_Collection entries_
_ _ _ _ _ _ _

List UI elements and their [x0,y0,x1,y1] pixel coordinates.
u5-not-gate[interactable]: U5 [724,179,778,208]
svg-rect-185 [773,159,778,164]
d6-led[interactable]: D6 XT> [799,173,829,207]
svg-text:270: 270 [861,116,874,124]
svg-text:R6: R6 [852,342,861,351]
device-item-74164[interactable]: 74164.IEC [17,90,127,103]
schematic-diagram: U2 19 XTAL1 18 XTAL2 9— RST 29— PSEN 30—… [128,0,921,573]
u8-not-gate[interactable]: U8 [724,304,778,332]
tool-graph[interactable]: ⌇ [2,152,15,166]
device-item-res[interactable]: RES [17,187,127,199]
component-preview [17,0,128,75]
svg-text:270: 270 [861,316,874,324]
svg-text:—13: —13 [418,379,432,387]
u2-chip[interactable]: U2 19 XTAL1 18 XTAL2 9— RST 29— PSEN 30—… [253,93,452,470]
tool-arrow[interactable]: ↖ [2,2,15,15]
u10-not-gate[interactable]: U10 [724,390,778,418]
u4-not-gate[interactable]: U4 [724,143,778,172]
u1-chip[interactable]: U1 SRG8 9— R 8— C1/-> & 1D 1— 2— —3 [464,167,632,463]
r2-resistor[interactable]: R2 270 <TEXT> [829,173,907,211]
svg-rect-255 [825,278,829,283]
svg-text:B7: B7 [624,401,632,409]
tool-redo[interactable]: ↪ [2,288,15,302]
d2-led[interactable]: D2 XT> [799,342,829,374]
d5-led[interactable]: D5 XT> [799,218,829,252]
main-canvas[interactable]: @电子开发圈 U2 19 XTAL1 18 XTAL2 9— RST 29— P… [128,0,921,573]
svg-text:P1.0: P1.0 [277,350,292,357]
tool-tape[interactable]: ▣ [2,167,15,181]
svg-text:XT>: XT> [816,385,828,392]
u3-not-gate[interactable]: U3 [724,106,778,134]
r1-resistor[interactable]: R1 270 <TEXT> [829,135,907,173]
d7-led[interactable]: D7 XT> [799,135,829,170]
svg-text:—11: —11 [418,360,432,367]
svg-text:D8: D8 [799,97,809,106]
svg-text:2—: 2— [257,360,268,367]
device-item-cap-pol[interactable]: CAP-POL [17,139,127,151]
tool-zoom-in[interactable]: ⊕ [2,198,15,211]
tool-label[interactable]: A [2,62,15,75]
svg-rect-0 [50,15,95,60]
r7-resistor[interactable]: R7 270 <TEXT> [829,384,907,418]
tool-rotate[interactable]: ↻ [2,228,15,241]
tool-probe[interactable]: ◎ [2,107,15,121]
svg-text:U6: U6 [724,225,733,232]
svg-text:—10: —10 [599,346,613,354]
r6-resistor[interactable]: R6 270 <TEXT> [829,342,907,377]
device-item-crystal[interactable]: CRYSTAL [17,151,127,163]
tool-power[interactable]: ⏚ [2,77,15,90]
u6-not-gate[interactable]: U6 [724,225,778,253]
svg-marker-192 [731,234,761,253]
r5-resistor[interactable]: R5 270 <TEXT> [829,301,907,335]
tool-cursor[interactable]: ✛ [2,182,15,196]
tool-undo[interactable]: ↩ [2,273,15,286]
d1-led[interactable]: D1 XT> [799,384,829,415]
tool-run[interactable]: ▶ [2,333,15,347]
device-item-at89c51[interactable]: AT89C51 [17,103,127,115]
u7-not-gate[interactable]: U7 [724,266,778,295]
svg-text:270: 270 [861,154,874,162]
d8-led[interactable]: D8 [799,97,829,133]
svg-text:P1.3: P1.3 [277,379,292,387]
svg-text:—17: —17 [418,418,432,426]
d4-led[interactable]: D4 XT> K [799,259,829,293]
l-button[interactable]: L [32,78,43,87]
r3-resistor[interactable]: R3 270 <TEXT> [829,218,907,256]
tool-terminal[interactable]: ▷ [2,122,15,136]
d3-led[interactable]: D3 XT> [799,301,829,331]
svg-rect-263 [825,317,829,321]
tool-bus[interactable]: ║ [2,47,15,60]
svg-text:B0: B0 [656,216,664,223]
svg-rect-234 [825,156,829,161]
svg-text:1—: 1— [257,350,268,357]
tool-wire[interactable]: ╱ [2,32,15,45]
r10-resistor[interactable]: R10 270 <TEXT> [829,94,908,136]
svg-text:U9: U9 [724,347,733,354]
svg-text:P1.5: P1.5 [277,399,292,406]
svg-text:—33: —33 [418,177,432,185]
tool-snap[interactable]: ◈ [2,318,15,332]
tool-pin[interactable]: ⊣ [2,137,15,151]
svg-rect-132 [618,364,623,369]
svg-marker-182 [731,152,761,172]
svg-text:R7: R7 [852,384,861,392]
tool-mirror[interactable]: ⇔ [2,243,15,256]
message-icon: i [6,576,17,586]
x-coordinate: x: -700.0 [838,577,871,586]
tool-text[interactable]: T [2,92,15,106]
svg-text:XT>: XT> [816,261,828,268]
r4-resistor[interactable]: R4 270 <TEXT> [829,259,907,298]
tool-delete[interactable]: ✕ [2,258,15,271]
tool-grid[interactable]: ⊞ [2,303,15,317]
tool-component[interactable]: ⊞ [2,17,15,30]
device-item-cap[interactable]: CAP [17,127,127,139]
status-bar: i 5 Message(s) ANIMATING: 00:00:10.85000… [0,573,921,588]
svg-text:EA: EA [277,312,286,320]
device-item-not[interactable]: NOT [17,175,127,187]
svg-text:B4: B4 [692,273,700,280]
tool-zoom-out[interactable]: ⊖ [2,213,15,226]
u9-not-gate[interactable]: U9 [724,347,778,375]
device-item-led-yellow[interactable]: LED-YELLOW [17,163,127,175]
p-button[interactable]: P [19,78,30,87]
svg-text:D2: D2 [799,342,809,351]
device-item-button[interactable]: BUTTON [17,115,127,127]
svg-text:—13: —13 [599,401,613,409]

_ _ _ _ _ _ _

The response should contain each record above, retyped exactly.

_ANSWER FOR THE TASK_
List UI elements and their [x0,y0,x1,y1] pixel coordinates.
u5-not-gate[interactable]: U5 [724,179,778,208]
svg-rect-185 [773,159,778,164]
d6-led[interactable]: D6 XT> [799,173,829,207]
svg-text:270: 270 [861,116,874,124]
svg-text:R6: R6 [852,342,861,351]
device-item-74164[interactable]: 74164.IEC [17,90,127,103]
schematic-diagram: U2 19 XTAL1 18 XTAL2 9— RST 29— PSEN 30—… [128,0,921,573]
u8-not-gate[interactable]: U8 [724,304,778,332]
tool-graph[interactable]: ⌇ [2,152,15,166]
device-item-res[interactable]: RES [17,187,127,199]
component-preview [17,0,128,75]
svg-text:270: 270 [861,316,874,324]
svg-text:—13: —13 [418,379,432,387]
u2-chip[interactable]: U2 19 XTAL1 18 XTAL2 9— RST 29— PSEN 30—… [253,93,452,470]
tool-arrow[interactable]: ↖ [2,2,15,15]
u10-not-gate[interactable]: U10 [724,390,778,418]
u4-not-gate[interactable]: U4 [724,143,778,172]
u1-chip[interactable]: U1 SRG8 9— R 8— C1/-> & 1D 1— 2— —3 [464,167,632,463]
r2-resistor[interactable]: R2 270 <TEXT> [829,173,907,211]
svg-rect-255 [825,278,829,283]
svg-text:B7: B7 [624,401,632,409]
tool-redo[interactable]: ↪ [2,288,15,302]
d2-led[interactable]: D2 XT> [799,342,829,374]
d5-led[interactable]: D5 XT> [799,218,829,252]
main-canvas[interactable]: @电子开发圈 U2 19 XTAL1 18 XTAL2 9— RST 29— P… [128,0,921,573]
svg-text:P1.0: P1.0 [277,350,292,357]
tool-tape[interactable]: ▣ [2,167,15,181]
svg-text:XT>: XT> [816,385,828,392]
u3-not-gate[interactable]: U3 [724,106,778,134]
r1-resistor[interactable]: R1 270 <TEXT> [829,135,907,173]
d7-led[interactable]: D7 XT> [799,135,829,170]
svg-text:—11: —11 [418,360,432,367]
svg-text:D8: D8 [799,97,809,106]
svg-text:2—: 2— [257,360,268,367]
device-item-cap-pol[interactable]: CAP-POL [17,139,127,151]
tool-zoom-in[interactable]: ⊕ [2,198,15,211]
tool-label[interactable]: A [2,62,15,75]
svg-rect-0 [50,15,95,60]
r7-resistor[interactable]: R7 270 <TEXT> [829,384,907,418]
tool-rotate[interactable]: ↻ [2,228,15,241]
tool-probe[interactable]: ◎ [2,107,15,121]
svg-text:U6: U6 [724,225,733,232]
svg-text:—10: —10 [599,346,613,354]
r6-resistor[interactable]: R6 270 <TEXT> [829,342,907,377]
device-item-crystal[interactable]: CRYSTAL [17,151,127,163]
tool-power[interactable]: ⏚ [2,77,15,90]
u6-not-gate[interactable]: U6 [724,225,778,253]
svg-marker-192 [731,234,761,253]
r5-resistor[interactable]: R5 270 <TEXT> [829,301,907,335]
tool-cursor[interactable]: ✛ [2,182,15,196]
tool-undo[interactable]: ↩ [2,273,15,286]
d1-led[interactable]: D1 XT> [799,384,829,415]
tool-run[interactable]: ▶ [2,333,15,347]
device-item-at89c51[interactable]: AT89C51 [17,103,127,115]
u7-not-gate[interactable]: U7 [724,266,778,295]
svg-text:270: 270 [861,154,874,162]
d8-led[interactable]: D8 [799,97,829,133]
svg-text:P1.3: P1.3 [277,379,292,387]
svg-text:—17: —17 [418,418,432,426]
d4-led[interactable]: D4 XT> K [799,259,829,293]
l-button[interactable]: L [32,78,43,87]
r3-resistor[interactable]: R3 270 <TEXT> [829,218,907,256]
tool-terminal[interactable]: ▷ [2,122,15,136]
d3-led[interactable]: D3 XT> [799,301,829,331]
svg-rect-263 [825,317,829,321]
tool-bus[interactable]: ║ [2,47,15,60]
svg-text:B0: B0 [656,216,664,223]
svg-rect-234 [825,156,829,161]
svg-text:1—: 1— [257,350,268,357]
tool-wire[interactable]: ╱ [2,32,15,45]
r10-resistor[interactable]: R10 270 <TEXT> [829,94,908,136]
svg-text:U9: U9 [724,347,733,354]
svg-text:P1.5: P1.5 [277,399,292,406]
svg-text:—33: —33 [418,177,432,185]
tool-snap[interactable]: ◈ [2,318,15,332]
tool-pin[interactable]: ⊣ [2,137,15,151]
svg-rect-132 [618,364,623,369]
svg-marker-182 [731,152,761,172]
svg-text:R7: R7 [852,384,861,392]
tool-mirror[interactable]: ⇔ [2,243,15,256]
message-icon: i [6,576,17,586]
x-coordinate: x: -700.0 [838,577,871,586]
tool-text[interactable]: T [2,92,15,106]
svg-text:XT>: XT> [816,261,828,268]
r4-resistor[interactable]: R4 270 <TEXT> [829,259,907,298]
tool-delete[interactable]: ✕ [2,258,15,271]
tool-grid[interactable]: ⊞ [2,303,15,317]
tool-component[interactable]: ⊞ [2,17,15,30]
device-item-cap[interactable]: CAP [17,127,127,139]
status-bar: i 5 Message(s) ANIMATING: 00:00:10.85000… [0,573,921,588]
svg-text:EA: EA [277,312,286,320]
device-item-not[interactable]: NOT [17,175,127,187]
svg-text:B4: B4 [692,273,700,280]
tool-zoom-out[interactable]: ⊖ [2,213,15,226]
u9-not-gate[interactable]: U9 [724,347,778,375]
device-item-led-yellow[interactable]: LED-YELLOW [17,163,127,175]
p-button[interactable]: P [19,78,30,87]
svg-text:D2: D2 [799,342,809,351]
device-item-button[interactable]: BUTTON [17,115,127,127]
svg-text:—13: —13 [599,401,613,409]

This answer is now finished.